There seem to be two reasons why the two recent books on the Geniza devote so much more space to the Geniza’s discovery than to its contents. One is that, by one estimate, only 15 percent of the 300,000 documents have been properly studied to date. Second is the sheer volume, even of the documents so studied, which defies covering in a book. To get a true picture of the magnitude, one should note that a large portion, thousands, of the Geniza documents consist of palimpsests, or recycled bits of manuscripts. Given the scarcity of parchment and other writing supplies, it was common practice centuries ago to write over existing text. The old text often reappeared (became readable) with time. The Geniza treasure is, thus, potentially richer than the number of the manuscripts suggests. One is, therefore, forced to be selective in discussing the Geniza’s contents. Glickman was fascinated by the Ben Sirah, mirroring Schechter’s own fascination with it which led him to uncover more of its Hebrew original in the rubble. Hoffman and Cole focused some of their attention, rather, on the poetry of Yannai—a 6th century AD Hebrew poet and one of the earliest composers of a form of Hebrew verse called piyyut. Some 300 such piyyutim were discovered in the Geniza, many of them in palimpsests. Cole, a poet himself, displays a close affinity for and appreciation of Yannai’s work.
In explaining why the Dead Sea Scrolls discovered in a cave in Qumran have traditionally drawn more attention than the Geniza treasure, Glickman makes the point that whereas the Dead Sea Scrolls were the product of an ascetic sect, known as the Essenes, and had place and time-specific common themes, the Geniza documents are all over the place, so-to-speak, which complicates the task of writing about them.
The Geniza is, nevertheless, known to allow gem-like findings, depending on one’s background and interests. As a Sephardi, the most fascinating thing for me has been learning that among the Geniza documents are several manuscripts (decisions, letters, etc.) written or signed by Maimonides. Also in the Geniza is a letter addressed to him by his brother David from Aydhab, a town near the Egyptian-Sudanese border—a transit point for trade between northern Egypt and India. David Maimonides was a merchant who often made that desert-sea route and perished at sea shortly after writing that letter. The Egypt-India trade was so important and so well documented in the Geniza that Prof. Goitein wrote about it at length in a so-called “India Book” which was published posthumously (2007) as Indian Traders of the Middle Ages, and which is of particular interest to me as an economist. Also of particular interest are: (i) the many versions of the so-called Palestinian Haggadah discovered in the Geniza, which have small but nevertheless intriguing differences from the version we use, such as the substitution of the passage called The Four Questions, by three questions; (ii) evidence of the strong symbiosis, rather than enmity, that existed for centuries between Arabs and Jews; and (iii) confirmation of the strong but non-monolithic role of ‘tradition’ among Jews and of the dynamic evolution of liturgical practices, for example, from the completion of the reading of the Torah over a period of three years centuries ago to the one year cycle we are used to.
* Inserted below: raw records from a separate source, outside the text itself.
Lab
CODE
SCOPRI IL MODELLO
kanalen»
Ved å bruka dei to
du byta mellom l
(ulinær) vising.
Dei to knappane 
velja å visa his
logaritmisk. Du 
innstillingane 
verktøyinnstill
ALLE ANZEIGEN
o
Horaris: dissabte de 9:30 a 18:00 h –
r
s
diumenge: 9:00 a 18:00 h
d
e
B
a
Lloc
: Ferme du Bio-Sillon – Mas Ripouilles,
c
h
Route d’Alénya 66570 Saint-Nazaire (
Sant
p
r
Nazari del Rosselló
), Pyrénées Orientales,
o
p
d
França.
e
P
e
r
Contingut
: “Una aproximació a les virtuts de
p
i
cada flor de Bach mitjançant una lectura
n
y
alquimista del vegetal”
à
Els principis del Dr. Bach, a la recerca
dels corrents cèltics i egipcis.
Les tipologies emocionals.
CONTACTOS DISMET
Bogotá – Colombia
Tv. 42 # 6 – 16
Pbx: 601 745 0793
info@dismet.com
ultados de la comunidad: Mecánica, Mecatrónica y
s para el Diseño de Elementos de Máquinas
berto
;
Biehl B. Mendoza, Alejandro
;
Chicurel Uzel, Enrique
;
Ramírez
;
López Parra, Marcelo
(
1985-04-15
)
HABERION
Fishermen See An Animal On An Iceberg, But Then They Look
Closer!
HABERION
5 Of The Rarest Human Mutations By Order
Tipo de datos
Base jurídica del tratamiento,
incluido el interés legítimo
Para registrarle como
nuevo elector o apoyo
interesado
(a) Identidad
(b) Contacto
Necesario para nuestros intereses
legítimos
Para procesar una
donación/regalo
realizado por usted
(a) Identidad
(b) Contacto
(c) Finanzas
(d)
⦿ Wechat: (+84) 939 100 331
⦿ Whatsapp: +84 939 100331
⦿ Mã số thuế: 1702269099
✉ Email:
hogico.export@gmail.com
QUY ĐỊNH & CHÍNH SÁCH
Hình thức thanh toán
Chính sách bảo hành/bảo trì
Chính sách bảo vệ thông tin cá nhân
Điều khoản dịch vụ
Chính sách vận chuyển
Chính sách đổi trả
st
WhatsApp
As far as I could determine, the Geniza has not revealed any unexpected findings about the evolution of our faith. But only a fraction of the treasure has been studied to date.
The two books reviewed here cover to a large extent and unavoidably the same ground, which is unfortunate. Given their nearly simultaneous publication, the interested reader and Geniza scholar would have been better off if one of the books had covered the discovery of the Geniza and the other its contents. The books are addressed to different audiences. The Glickman volume is akin to an introductory text, almost for teaching purposes and aimed at the general public. The Hoffman/Cole treatise is more advanced and aimed at a more knowledgeable, erudite readership. Yet, and maybe for that reason, Glickman’s book is superior in clarity and absorbability and, on the whole, more satisfying. Given the high professional credentials of Hoffman and Cole, there may be two reasons for this comparative outcome. First, Glickman’s book covers less ground and in a more systematic, simpler and chronological way. Hoffman/Cole’s thematic and sub-thematic approach is confusing partly because of the multiple ideas and themes explored. This, I venture to suggest, may be due to the book’s joint authorship. While Hoffman and Cole no doubt complemented each other, enriching the analysis, they may have also over-stimulated each other so-to-speak and over-extended the analysis. Second, the Hoffman/Cole book struck me as seriously reader-unfriendly. It has roughly forty pages of endnotes. The book, moreover, contains sixty-plus illustrations without any title or explanation next to them, the captions appearing seriatim at the end of the book. Finally, the book has no index, which would have been particularly called for in a loaded non-fiction book of this nature.
In the preceding pages I have summarized what I have learned personally about the Cairo Geniza from the two books, as I stated in the title of this review. What I wish I learned is similarly personal, that is, shaped equally by my interests and background. To start with, I cannot ignore the parallelism between burying a person—returning him/her to earth—and burying sacred documents. As a descendant from a line of rabbis, I am curious to learn about the burial act in the latter case. What prayer is recited--a kaddish or equivalent--when burying sacred texts and objects? Can or do women participate? I also wonder whether other religions/sects have similar practices. For example, what do Muslims do with old Qurans?
Geniza-like attics were intended as ‘holding areas’ to keep old sacred documents until they were buried in a cemetery, which was the final destination, especially in cases when the cemetery was too far or the weather too inclement. How can one explain the failure to abide by this requirement for a thousand years? How and why did generations of well-meaning Jews keep piling up documents without bothering to bury them? What were the contemporary rabbis thinking? As a Sephardi, I would also have loved to learn more about Maimonides’ manuscripts, especially his religious rulings, written in his own hand. Moreover, Hoffman/Cole state that the Geniza contained some documents in Ladino. I would have loved to know the period they date from and seen a sample.
Prof. Goitein’s eight-volume work on the Jewish communities of the medieval age, based on the Geniza documents, is as fascinating for a Jew as Ferdinand Braudel’s colossal work on the Mediterranean world at a later age. Given the forbidding length of Goitein’s opus, I would have loved to learn at least something about his main findings.
Finally, I cannot help associating the words document, parchment, antiquity, Cairo and Egypt with the New Alexandria Library, inheritor of the library which predated the Geniza. I was struck when examining, in Glickman’s book, the page-long list of the libraries where Geniza documents are found, not to come across the Alexandria Library. I know the reason: no Geniza documents are left in Egypt. I am not suggesting that Egypt or the Alexandria library has a claim on any of the Geniza documents. I am merely advancing that Arab scholars should perhaps take part in studying the Geniza documents, many of which are in Arabic and date from a period when Jewish and Arab scholars collaborated fruitfully, as in old Sefarad.
1 Oxford University’s Bodleian Library, the John Rylands University Library in Manchester, and the British Library in London.
2 I overlapped with Prof. Goitein during 1960-1964, without realizing it, since I was studying economics and had not even heard of the Cairo Geniza.